Nella Giunta Melogli e nella maggioranza di centro destra che governa il Comune c’è disorientamento. Abituati ad avere a che fare con eserciti di sudditi con il cappello in mano e in attesa del “favore”, in questi giovani si trovano a dover dialogare con dei cittadini, cioè quella categoria di persone che con autonomia rivendica i propri diritti. Accade a Isernia, la patria di Michele Iorio. Dopo anni sonnolenti è arrivata una piccola primavera civile. Tutto questo grazie ad un Comitato costituito da qualche centinaio di genitori che ha suonato la sveglia per ottenere scuole sicure. Temono che si ripeta la tragedia di San Giuliano di Puglia o de L’Aquila. Per questa ragione oggi (sabato 12 settembre 2009) hanno manifestato attraversando in corteo le strade di Isernia. Sembrava un Family Day: papà, mamme, bambini, palloncini colorati, striscioni, cartelli. Tutto questo per dire no ad un’amministrazione comunale, quella di Isernia, che butta dalla finestra 40 milioni di euro per un auditorium inutile, non è capace in sette anni di mettere in sicurezza le proprie scuole e poi, il giorno della ripresa delle lezioni, pretende di dettare la linea, dichiarando agibili quelle strutture scolastiche che una relazione della Protezione Civile ritiene vulnerabili simicamente. Lunedì 14 settembre a Isernia i bambini non torneranno a scuola. Questo è ciò che hanno deciso i loro i genitori i quali continueranno a battersi per difendere i propri figli. Perché di questo si tratta: difendere i propri figli. Intanto lunedì i genitori terranno un sit-in di protesta che arriverà fino al palazzo Municipale dove, nel frattempo, si riunirà il Consiglio comunale per discutere il tema relativo alla sicurezza scolastica.
La lettera-appello al Presidente della Repubblica

Nel frattempo i genitori del Comitato “Scuole sicure” di Isernia hanno scritto al Presidente della Repubblica, Giorgio Napolitano. Il testo della lettera-appello è unico. La spedizione è affidata singolarmente ad ogni genitore. Ecco cosa hanno scritto:  

«Stimatissimo Sig. Presidente,
sono un genitore di un alunno frequentate una delle Scuole dell’Obbligo di Isernia che ha naturalmente a cuore la vita del proprio figlio ed il valore della scuola come istituzione e luogo di formazione.
Orbene, dopo il terremoto di San Giuliano di Puglia e quello più recente de L’Aquila, l’Amministrazione Comunale di Isernia ha confermato che quasi tutti gli edifici scolastici presentano un elevato livello di vulnerabilità sismica e che comunque le attività didattiche dovranno iniziarsi nel giorno previsto anche negli edifici ritenuti a rischio.

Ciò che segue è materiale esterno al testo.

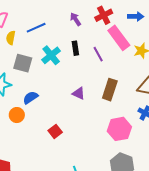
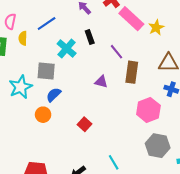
purple line: (98, 54) -> (116, 52), moved
gray square: (23, 63) -> (46, 71), moved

Chiedo a Lei, quindi, con quale stato d’animo il prossimo “primo giorno di scuola” e così ogni mattina, un genitore può lasciare a scuola il proprio figlio e se è giusto che da parte degli Enti preposti non si attuino con la dovuta urgenza e competenza, tutti i necessari interventi per superare tale assurda situazione.
Peraltro è noto sin dal 1984 – terremoto di San Donato Val Comino (FR) – che tutto il territorio di Isernia e della Provincia è classificato ad alto rischio sismico (Zona 1) e non si può accettare la politica dello “struzzo” adottata dall’Amministrazione Comunale di Isernia, sostanzialmente affidata alla fatalità, ed imposta con sufficienza, indifferenza ed arroganza.

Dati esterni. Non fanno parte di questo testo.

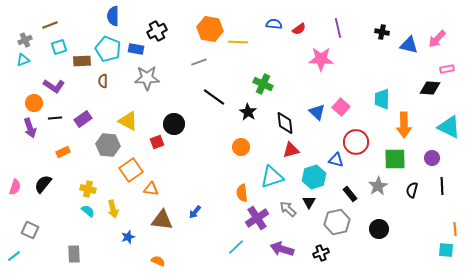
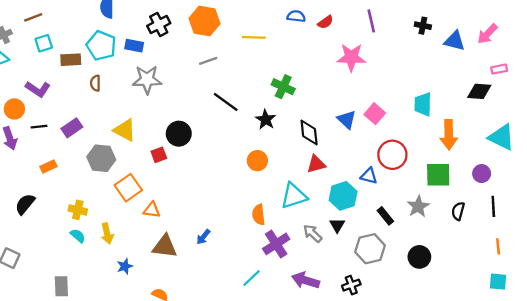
orange hexagon: (210, 29) -> (205, 21), moved
orange line: (455, 229) -> (498, 246), moved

Sig. Presidente, affido alla Sua nota sensibilità le preoccupazioni sull’incolumità dei nostri figli e mi aiuti a non avere sfiducia nelle Istituzioni»

A Campobasso incontro per sensibilizzare i cittadini sulla sicurezza delle scuole
La buona erba cresce e si diffonde. Infatti anche in molte altre città molisane sono nati Comitati di genitori che si battono per la sicurezza delle scuole. A Campobasso di incontreranno il Coordinamento dei Comitati dei Genitori “Scuole Sicure” di Campobasso, il Comitato Vittime di San Giuliano di Puglia, il Comitato Genitori di Bojano, il Comitato Scuole Sicure di Isernia, il Comitato Romita di Campobasso e l’Associazione Onlus “Cittadinanzattiva” per sensibilizzare tutti i genitori sui problemi mai risolti della sicurezza nelle scuole.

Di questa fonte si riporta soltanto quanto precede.